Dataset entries
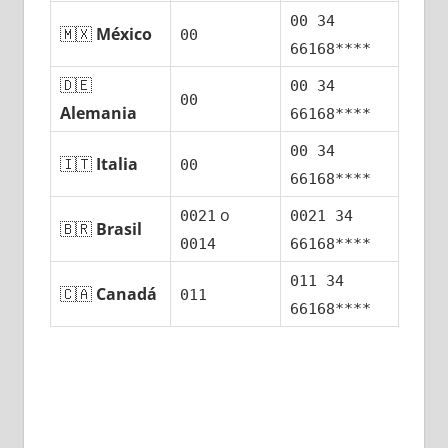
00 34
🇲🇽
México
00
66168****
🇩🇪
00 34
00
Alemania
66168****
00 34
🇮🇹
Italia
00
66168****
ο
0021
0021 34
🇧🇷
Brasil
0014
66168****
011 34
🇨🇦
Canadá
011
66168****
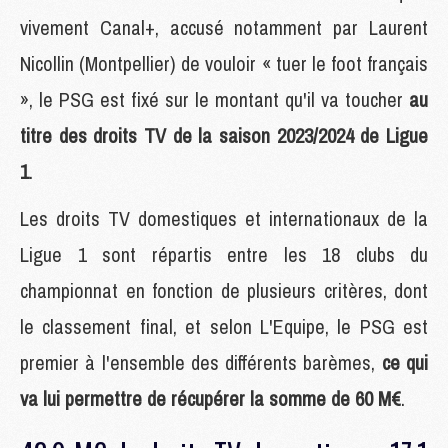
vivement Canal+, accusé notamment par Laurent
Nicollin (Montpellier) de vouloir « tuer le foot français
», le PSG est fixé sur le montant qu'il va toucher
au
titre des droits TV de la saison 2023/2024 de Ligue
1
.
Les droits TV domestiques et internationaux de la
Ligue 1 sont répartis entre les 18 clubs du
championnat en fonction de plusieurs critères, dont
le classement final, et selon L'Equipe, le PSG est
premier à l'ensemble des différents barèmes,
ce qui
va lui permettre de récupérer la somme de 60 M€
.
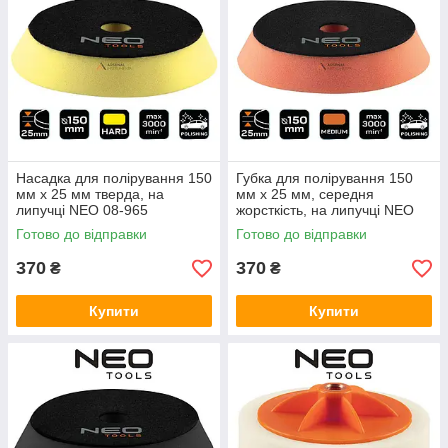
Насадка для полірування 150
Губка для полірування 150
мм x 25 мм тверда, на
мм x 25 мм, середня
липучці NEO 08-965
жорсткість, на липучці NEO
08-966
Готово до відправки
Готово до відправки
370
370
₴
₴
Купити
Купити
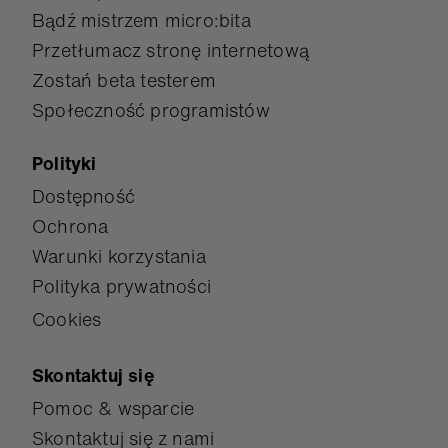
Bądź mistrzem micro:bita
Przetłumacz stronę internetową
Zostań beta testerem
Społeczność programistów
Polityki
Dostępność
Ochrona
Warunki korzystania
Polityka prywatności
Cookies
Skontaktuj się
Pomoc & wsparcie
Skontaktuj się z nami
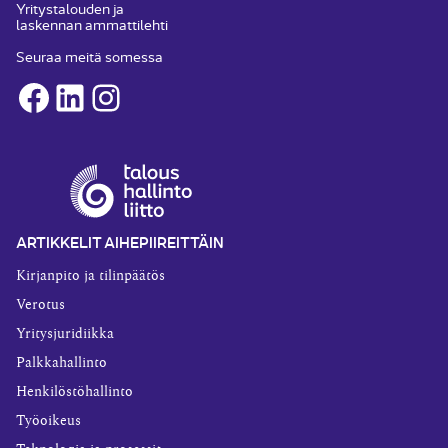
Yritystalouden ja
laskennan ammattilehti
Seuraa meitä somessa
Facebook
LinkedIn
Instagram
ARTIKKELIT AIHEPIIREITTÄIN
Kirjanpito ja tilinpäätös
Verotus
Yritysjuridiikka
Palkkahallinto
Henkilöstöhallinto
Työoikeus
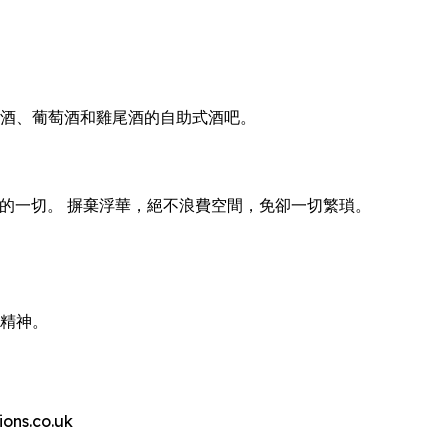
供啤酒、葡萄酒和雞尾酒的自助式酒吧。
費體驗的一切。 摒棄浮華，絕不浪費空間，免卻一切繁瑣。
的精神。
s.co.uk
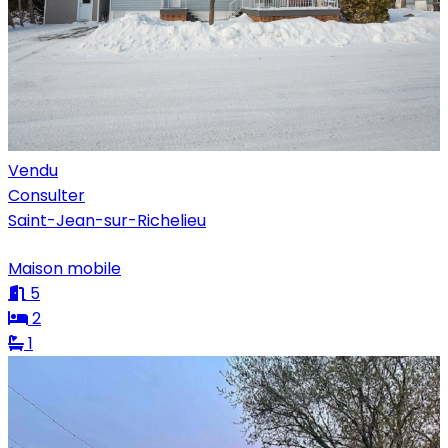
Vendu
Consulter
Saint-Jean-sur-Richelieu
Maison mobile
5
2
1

• _REQUIRED WORK_
The entries above are to be repeated in full, except for their pictures.

• _OUTPUT BELOW_
00 34
🇲🇽
México
00
66168****
🇩🇪
00 34
00
Alemania
66168****
00 34
🇮🇹
Italia
00
66168****
ο
0021
0021 34
🇧🇷
Brasil
0014
66168****
011 34
🇨🇦
Canadá
011
66168****
vivement Canal+, accusé notamment par Laurent
Nicollin (Montpellier) de vouloir « tuer le foot français
», le PSG est fixé sur le montant qu'il va toucher
au
titre des droits TV de la saison 2023/2024 de Ligue
1
.
Les droits TV domestiques et internationaux de la
Ligue 1 sont répartis entre les 18 clubs du
championnat en fonction de plusieurs critères, dont
le classement final, et selon L'Equipe, le PSG est
premier à l'ensemble des différents barèmes,
ce qui
va lui permettre de récupérer la somme de 60 M€
.
Насадка для полірування 150
Губка для полірування 150
мм x 25 мм тверда, на
мм x 25 мм, середня
липучці NEO 08-965
жорсткість, на липучці NEO
08-966
Готово до відправки
Готово до відправки
370
370
₴
₴
Купити
Купити
Bądź mistrzem micro:bita
Przetłumacz stronę internetową
Zostań beta testerem
Społeczność programistów
Polityki
Dostępność
Ochrona
Warunki korzystania
Polityka prywatności
Cookies
Skontaktuj się
Pomoc & wsparcie
Skontaktuj się z nami
Yritystalouden ja
laskennan ammattilehti
Seuraa meitä somessa
Facebook
LinkedIn
Instagram
ARTIKKELIT AIHEPIIREITTÄIN
Kirjanpito ja tilinpäätös
Verotus
Yritysjuridiikka
Palkkahallinto
Henkilöstöhallinto
Työoikeus
供啤酒、葡萄酒和雞尾酒的自助式酒吧。
費體驗的一切。 摒棄浮華，絕不浪費空間，免卻一切繁瑣。
的精神。
s.co.uk
Vendu
Consulter
Saint-Jean-sur-Richelieu
Maison mobile
5
2
1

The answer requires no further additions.